### PROBLEM REQUIREMENTS
Repeat exactly the lines of the entries below from the one with "exige prévia autorização da entidade" through the one with "Thông qua các", both ends included, and nothing else.

### Transcribed page contents
::::
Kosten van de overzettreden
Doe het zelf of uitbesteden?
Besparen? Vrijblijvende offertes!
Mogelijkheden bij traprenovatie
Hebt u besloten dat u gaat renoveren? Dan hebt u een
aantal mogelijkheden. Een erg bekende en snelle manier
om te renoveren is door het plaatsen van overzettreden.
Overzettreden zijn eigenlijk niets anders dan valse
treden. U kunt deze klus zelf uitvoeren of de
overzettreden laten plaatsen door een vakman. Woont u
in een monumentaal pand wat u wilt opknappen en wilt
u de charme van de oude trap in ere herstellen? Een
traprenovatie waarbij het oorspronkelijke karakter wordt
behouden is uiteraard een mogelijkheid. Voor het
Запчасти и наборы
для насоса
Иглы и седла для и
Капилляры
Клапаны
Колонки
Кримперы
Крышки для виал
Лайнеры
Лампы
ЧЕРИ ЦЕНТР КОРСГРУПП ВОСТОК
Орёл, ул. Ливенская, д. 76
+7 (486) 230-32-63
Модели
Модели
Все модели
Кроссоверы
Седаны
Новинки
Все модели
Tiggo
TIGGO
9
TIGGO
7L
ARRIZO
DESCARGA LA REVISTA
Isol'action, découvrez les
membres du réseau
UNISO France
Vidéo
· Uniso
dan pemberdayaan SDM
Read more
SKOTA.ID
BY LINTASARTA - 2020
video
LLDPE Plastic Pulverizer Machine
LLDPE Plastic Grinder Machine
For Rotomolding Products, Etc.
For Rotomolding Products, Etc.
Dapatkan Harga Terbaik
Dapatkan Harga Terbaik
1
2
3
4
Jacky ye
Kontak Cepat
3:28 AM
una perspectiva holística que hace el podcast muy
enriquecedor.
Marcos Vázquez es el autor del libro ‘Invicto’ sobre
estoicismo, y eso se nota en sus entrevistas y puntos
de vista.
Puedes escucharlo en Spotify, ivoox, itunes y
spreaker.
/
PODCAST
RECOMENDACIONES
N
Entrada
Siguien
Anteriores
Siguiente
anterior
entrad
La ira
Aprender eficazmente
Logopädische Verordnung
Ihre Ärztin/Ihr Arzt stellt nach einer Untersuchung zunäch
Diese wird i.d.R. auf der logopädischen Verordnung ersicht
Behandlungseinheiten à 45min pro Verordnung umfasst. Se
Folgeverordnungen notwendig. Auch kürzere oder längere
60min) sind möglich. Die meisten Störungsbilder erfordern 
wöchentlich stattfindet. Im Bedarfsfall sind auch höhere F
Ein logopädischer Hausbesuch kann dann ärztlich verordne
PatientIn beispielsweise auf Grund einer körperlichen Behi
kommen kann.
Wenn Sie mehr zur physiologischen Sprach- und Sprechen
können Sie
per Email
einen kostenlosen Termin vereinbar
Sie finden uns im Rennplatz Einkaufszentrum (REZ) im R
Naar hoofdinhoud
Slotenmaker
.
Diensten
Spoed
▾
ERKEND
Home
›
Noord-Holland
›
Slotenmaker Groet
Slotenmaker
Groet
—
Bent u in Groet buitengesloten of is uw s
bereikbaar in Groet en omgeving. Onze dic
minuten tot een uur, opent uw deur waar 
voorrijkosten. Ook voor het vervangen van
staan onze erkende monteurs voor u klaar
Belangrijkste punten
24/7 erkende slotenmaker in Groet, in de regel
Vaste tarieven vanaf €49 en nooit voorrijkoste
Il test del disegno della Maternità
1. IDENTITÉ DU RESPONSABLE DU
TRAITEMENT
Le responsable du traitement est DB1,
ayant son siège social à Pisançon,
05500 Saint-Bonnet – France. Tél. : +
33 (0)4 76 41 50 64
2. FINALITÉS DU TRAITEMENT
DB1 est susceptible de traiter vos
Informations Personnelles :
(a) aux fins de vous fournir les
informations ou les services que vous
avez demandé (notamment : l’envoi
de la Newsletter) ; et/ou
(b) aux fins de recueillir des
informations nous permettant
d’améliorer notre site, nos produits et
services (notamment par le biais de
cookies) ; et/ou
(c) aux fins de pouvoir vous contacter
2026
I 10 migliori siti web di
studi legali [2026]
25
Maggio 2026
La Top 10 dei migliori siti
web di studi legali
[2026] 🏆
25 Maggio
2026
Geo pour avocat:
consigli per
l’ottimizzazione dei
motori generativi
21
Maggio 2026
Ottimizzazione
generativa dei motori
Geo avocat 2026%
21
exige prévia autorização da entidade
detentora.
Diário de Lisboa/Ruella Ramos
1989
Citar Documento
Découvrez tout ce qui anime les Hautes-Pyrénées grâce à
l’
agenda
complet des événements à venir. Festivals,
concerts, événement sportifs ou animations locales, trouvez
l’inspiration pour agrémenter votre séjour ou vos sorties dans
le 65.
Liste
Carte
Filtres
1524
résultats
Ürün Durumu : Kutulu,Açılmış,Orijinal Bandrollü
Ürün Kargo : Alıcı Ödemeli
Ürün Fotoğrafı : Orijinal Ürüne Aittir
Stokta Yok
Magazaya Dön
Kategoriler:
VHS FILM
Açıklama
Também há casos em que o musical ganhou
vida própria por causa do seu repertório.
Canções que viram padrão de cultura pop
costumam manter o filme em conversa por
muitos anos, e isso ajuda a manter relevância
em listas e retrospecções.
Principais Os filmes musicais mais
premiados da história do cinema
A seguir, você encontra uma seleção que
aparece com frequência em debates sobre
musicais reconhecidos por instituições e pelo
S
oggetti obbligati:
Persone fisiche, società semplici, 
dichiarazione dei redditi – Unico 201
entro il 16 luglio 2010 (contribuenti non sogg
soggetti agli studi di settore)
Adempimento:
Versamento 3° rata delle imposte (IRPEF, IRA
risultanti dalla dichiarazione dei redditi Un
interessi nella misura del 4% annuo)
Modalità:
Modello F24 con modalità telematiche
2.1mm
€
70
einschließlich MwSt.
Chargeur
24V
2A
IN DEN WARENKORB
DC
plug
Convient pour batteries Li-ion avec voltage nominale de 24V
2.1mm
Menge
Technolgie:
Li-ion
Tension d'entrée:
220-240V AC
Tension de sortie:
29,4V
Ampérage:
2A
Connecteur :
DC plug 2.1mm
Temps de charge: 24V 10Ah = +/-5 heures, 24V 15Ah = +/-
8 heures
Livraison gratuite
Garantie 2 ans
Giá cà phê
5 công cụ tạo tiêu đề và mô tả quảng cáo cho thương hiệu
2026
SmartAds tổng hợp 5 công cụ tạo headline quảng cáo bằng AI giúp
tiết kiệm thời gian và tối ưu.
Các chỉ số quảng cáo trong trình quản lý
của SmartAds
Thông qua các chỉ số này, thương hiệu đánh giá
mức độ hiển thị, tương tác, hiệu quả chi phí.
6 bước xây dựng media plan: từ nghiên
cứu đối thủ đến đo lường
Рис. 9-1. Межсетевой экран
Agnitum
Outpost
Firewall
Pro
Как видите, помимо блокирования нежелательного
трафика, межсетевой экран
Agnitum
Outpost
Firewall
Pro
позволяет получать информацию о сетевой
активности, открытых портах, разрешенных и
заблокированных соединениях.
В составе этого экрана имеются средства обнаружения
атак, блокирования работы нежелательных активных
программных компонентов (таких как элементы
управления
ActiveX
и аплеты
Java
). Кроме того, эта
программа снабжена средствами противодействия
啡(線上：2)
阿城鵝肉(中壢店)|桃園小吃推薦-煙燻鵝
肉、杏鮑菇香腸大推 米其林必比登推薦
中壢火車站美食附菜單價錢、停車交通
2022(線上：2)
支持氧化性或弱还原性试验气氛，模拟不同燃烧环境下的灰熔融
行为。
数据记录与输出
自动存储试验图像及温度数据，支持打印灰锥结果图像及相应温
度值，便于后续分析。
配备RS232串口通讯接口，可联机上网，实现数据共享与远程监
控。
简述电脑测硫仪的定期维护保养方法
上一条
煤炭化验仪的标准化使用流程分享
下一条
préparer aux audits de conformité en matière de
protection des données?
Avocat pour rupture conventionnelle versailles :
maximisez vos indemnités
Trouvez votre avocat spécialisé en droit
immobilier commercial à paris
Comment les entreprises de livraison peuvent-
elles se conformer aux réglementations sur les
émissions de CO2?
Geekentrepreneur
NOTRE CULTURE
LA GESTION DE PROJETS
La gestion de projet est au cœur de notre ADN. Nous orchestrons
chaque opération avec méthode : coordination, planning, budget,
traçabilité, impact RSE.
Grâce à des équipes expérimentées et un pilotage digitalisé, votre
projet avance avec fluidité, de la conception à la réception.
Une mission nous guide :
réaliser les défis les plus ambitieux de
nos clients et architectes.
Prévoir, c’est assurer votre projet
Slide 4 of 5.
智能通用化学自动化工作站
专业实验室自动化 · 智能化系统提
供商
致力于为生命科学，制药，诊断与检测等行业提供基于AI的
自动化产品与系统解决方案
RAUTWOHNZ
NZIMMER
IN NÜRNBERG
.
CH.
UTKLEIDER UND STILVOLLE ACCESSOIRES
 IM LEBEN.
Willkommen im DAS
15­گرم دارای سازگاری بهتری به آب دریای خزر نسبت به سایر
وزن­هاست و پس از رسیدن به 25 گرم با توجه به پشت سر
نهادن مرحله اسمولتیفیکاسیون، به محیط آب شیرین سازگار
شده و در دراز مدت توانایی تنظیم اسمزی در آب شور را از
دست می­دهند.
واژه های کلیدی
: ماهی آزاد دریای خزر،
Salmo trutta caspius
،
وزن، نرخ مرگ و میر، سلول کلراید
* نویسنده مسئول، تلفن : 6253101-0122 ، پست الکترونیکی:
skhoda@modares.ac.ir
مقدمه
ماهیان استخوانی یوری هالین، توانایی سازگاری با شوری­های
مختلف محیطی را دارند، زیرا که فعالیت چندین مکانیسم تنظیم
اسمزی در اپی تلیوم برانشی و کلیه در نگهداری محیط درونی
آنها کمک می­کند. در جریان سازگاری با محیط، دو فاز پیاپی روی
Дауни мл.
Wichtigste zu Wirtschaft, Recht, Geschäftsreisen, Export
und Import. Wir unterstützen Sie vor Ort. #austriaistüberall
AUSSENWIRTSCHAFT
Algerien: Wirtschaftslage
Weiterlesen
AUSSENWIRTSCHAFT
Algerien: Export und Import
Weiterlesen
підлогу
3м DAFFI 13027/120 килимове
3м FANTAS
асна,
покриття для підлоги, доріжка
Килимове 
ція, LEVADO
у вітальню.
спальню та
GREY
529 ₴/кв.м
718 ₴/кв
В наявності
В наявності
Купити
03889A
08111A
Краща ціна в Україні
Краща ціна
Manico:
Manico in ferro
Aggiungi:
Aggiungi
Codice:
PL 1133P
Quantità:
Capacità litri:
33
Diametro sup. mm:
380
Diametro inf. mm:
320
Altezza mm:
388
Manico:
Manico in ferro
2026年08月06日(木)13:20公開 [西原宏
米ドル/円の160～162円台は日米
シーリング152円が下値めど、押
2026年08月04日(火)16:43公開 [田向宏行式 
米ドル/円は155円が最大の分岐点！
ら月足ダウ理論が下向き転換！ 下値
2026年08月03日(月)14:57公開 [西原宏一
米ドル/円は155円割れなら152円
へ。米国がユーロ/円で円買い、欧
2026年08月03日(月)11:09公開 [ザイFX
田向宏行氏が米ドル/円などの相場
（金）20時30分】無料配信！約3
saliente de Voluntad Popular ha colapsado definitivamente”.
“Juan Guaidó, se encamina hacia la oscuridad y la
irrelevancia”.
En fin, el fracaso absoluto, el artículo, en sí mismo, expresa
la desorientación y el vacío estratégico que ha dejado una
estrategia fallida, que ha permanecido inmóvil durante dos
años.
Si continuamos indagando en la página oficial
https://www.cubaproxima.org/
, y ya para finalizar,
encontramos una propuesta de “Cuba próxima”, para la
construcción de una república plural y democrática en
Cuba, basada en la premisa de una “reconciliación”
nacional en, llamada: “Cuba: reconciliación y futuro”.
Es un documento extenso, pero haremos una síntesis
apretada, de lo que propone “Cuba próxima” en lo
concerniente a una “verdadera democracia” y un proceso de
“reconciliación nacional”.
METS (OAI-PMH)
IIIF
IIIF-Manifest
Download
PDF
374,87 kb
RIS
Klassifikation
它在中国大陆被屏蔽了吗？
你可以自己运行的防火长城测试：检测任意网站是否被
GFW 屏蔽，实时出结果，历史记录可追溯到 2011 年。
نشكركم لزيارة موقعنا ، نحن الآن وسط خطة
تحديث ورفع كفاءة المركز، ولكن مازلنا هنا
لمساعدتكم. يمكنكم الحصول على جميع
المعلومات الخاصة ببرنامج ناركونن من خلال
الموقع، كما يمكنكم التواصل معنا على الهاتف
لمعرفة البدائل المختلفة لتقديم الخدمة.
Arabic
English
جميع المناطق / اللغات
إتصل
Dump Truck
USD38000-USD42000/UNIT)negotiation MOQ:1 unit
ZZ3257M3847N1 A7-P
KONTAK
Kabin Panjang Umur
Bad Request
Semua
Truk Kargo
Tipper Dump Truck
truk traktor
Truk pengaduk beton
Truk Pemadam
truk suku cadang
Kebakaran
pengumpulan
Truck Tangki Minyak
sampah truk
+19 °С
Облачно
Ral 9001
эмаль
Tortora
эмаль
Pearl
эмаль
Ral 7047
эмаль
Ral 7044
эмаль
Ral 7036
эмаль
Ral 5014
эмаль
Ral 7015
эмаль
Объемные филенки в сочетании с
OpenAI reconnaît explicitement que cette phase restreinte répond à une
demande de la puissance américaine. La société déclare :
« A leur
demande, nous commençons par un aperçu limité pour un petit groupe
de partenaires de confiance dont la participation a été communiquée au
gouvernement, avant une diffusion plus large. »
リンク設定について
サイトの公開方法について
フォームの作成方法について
::::
### TASK ANSWER
exige prévia autorização da entidade
detentora.
Diário de Lisboa/Ruella Ramos
1989
Citar Documento
Découvrez tout ce qui anime les Hautes-Pyrénées grâce à
l’
agenda
complet des événements à venir. Festivals,
concerts, événement sportifs ou animations locales, trouvez
l’inspiration pour agrémenter votre séjour ou vos sorties dans
le 65.
Liste
Carte
Filtres
1524
résultats
Ürün Durumu : Kutulu,Açılmış,Orijinal Bandrollü
Ürün Kargo : Alıcı Ödemeli
Ürün Fotoğrafı : Orijinal Ürüne Aittir
Stokta Yok
Magazaya Dön
Kategoriler:
VHS FILM
Açıklama
Também há casos em que o musical ganhou
vida própria por causa do seu repertório.
Canções que viram padrão de cultura pop
costumam manter o filme em conversa por
muitos anos, e isso ajuda a manter relevância
em listas e retrospecções.
Principais Os filmes musicais mais
premiados da história do cinema
A seguir, você encontra uma seleção que
aparece com frequência em debates sobre
musicais reconhecidos por instituições e pelo
S
oggetti obbligati:
Persone fisiche, società semplici, 
dichiarazione dei redditi – Unico 201
entro il 16 luglio 2010 (contribuenti non sogg
soggetti agli studi di settore)
Adempimento:
Versamento 3° rata delle imposte (IRPEF, IRA
risultanti dalla dichiarazione dei redditi Un
interessi nella misura del 4% annuo)
Modalità:
Modello F24 con modalità telematiche
2.1mm
€
70
einschließlich MwSt.
Chargeur
24V
2A
IN DEN WARENKORB
DC
plug
Convient pour batteries Li-ion avec voltage nominale de 24V
2.1mm
Menge
Technolgie:
Li-ion
Tension d'entrée:
220-240V AC
Tension de sortie:
29,4V
Ampérage:
2A
Connecteur :
DC plug 2.1mm
Temps de charge: 24V 10Ah = +/-5 heures, 24V 15Ah = +/-
8 heures
Livraison gratuite
Garantie 2 ans
Giá cà phê
5 công cụ tạo tiêu đề và mô tả quảng cáo cho thương hiệu
2026
SmartAds tổng hợp 5 công cụ tạo headline quảng cáo bằng AI giúp
tiết kiệm thời gian và tối ưu.
Các chỉ số quảng cáo trong trình quản lý
của SmartAds
Thông qua các chỉ số này, thương hiệu đánh giá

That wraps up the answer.